Shani Wallis, TunnelTalk

It is a small world for the global tunnelling industry, and yet worlds apart when considering different practices between countries and, between clients. What might be known and appreciated in one district can be misunderstood or miscalculated in another.

The challenge to the bid evaluation process for the current Purple Line Phase 1 Metro contract in Los Angeles raises various points of wider discussion that highlight differences of understanding and appreciation from one experience to another.

1. Design-build vs design-bid-build

These are concepts that can mean something completely different in different parts of the world, and to different clients and contractors; and the different reasons for choosing one over the other can be endless.

In its narrowest appreciation design-build is adopted to save time and to present the opportunity to attract innovative value engineering design and construction alternatives.

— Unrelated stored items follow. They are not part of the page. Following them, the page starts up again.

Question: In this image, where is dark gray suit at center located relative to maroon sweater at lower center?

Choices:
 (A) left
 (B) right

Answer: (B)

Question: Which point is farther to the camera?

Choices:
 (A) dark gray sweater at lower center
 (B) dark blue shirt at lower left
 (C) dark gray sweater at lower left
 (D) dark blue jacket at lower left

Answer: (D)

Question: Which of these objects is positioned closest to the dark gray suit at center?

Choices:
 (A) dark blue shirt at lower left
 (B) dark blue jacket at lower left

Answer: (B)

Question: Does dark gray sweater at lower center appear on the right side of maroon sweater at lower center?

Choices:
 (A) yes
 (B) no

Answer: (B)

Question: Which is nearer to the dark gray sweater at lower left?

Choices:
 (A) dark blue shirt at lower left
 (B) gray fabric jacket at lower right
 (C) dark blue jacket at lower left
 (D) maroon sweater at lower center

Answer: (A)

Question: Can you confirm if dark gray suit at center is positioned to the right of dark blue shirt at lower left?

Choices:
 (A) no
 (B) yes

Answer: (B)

Design-bid-build has lost favour largely in preference to design-build, but it did present more defined understandings of responsibility between the designer/engineer, and between the contractor and the client, with the lowest bid, or lowest responsive bid, to the 100% project design documents being awarded the contract.

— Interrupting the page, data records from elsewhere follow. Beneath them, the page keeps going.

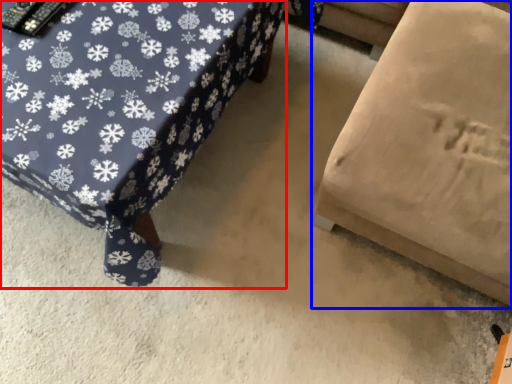 Question: Among these objects, which one is farthest to the camera, furniture (highlighted by a red box) or furniture (highlighted by a blue box)?

Choices:
 (A) furniture
 (B) furniture

Answer: (A) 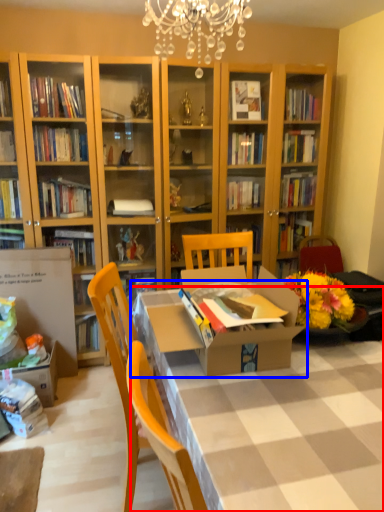 Question: Which point is closer to the camera, desk (highlighted by a red box) or table (highlighted by a blue box)?

Choices:
 (A) desk
 (B) table

Answer: (A) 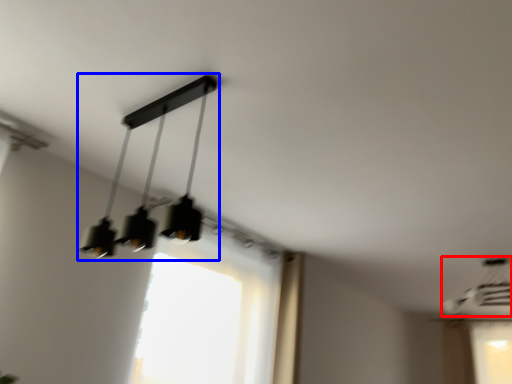 Question: Which object is closer to the camera taking this photo, lamp (highlighted by a red box) or lamp (highlighted by a blue box)?

Choices:
 (A) lamp
 (B) lamp

Answer: (B) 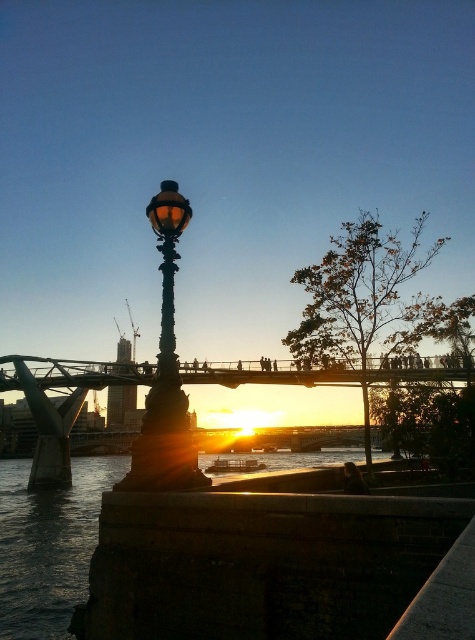 Question: Which of the following is the farthest from the observer?

Choices:
 (A) metallic bridge at center
 (B) matte black street light at center

Answer: (A)

Question: Observing the image, what is the correct spatial positioning of metallic bridge at center in reference to matte black street light at center?

Choices:
 (A) above
 (B) below

Answer: (B)

Question: Is metallic bridge at center thinner than matte black street light at center?

Choices:
 (A) yes
 (B) no

Answer: (B)

Question: Is metallic bridge at center to the right of matte black street light at center from the viewer's perspective?

Choices:
 (A) yes
 (B) no

Answer: (B) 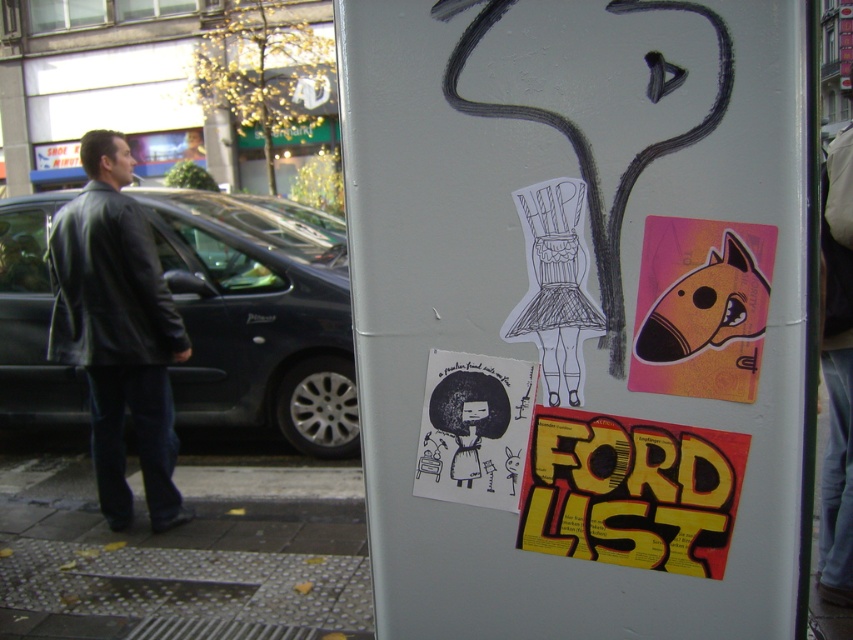 You are a pedestrian looking at the utility pole. You see a black leather jacket at left and a yellow paper poster at center. Which object is higher up on the pole?

The black leather jacket at left is higher up on the pole than the yellow paper poster at center.

Where is the black leather jacket at left located in the image?

The black leather jacket at left is located at point (x=117, y=330) in the image. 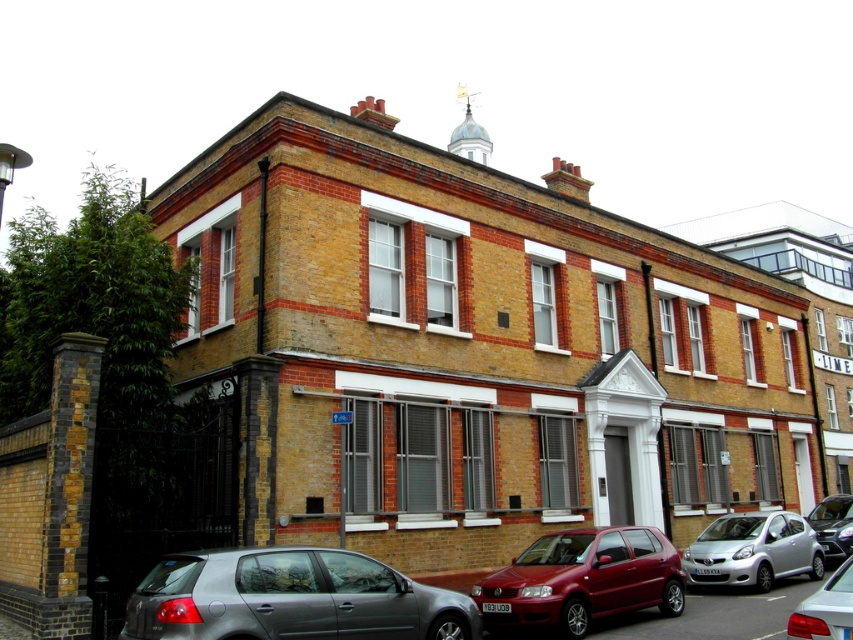 You are standing at the entrance of the two story brick building and want to park your car in the parking lot. The parking lot is located behind the building. You see a silver metallic hatchback at lower left represented by point (291, 598). Can you determine if the parking lot is behind the building based on the given coordinates?

The silver metallic hatchback at lower left is represented by point (291, 598). Since the parking lot is located behind the building, and the hatchback is at lower left coordinates, it is likely positioned in front of the building. Therefore, the parking lot is behind the building.

You are standing in front of the two story brick building. You notice two points marked on the building. The first point is at coordinate point (546, 602) and the second is at point (845, 518). Which point is closer to you?

Point (546, 602) is closer to the viewer than point (845, 518). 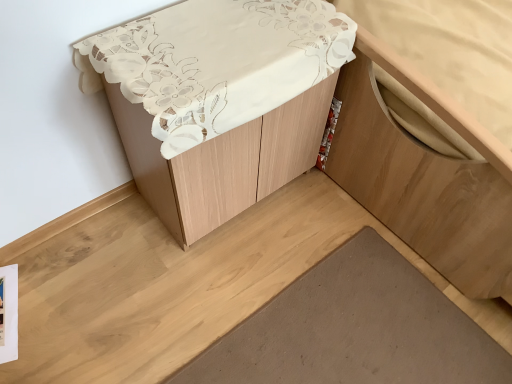 Identify the location of vacant space situated above brown matte wood plank at lower center (from a real-world perspective). The width and height of the screenshot is (512, 384). (364, 349).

For the Metro in Los Angeles, design-build is a new procurement method and a departure from its traditional design-bid-build practices.

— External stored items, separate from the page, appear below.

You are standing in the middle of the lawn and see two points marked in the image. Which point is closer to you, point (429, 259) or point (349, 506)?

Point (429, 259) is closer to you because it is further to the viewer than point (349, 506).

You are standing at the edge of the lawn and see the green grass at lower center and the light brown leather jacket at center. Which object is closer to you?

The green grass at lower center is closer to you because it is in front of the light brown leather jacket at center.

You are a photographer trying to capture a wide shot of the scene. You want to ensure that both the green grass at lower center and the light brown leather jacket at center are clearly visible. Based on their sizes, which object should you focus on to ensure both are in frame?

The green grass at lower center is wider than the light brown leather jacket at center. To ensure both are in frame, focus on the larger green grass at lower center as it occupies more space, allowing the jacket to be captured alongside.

2. Best value vs lowest price

These are not the same, although how the best value bid could not be the prequalified bidder with the lowest price is hard to understand.

In Los Angeles, the bidder with the lowest price has been scored in third place of three, while the bidder with the highest price proposal has scored first place and has been recommended for the project. To many this is counterintuitive, and something that is not understandable, particularly in Los Angeles and in the context of its long experience of the traditional design-bid-build, low-bid-wins, basis of procurement.

Board meeting proceedings

Listen to presentation of the bid evaluation and recommendation for award of the Westside Purple Line Phase 1 contract to the LA Metro Board followed by contributions from the public and debate among members before a 9 to 3 vote to award the contract against official protests from the unsuccessful bidders

As one commentator put it, this appears to be a case of misunderstanding or failing to appreciate the 'best value' aspect of the procurement process. It is the 'best value' concept that has made it possible for Metro to award to a contractor with a bid that is not lowest in price.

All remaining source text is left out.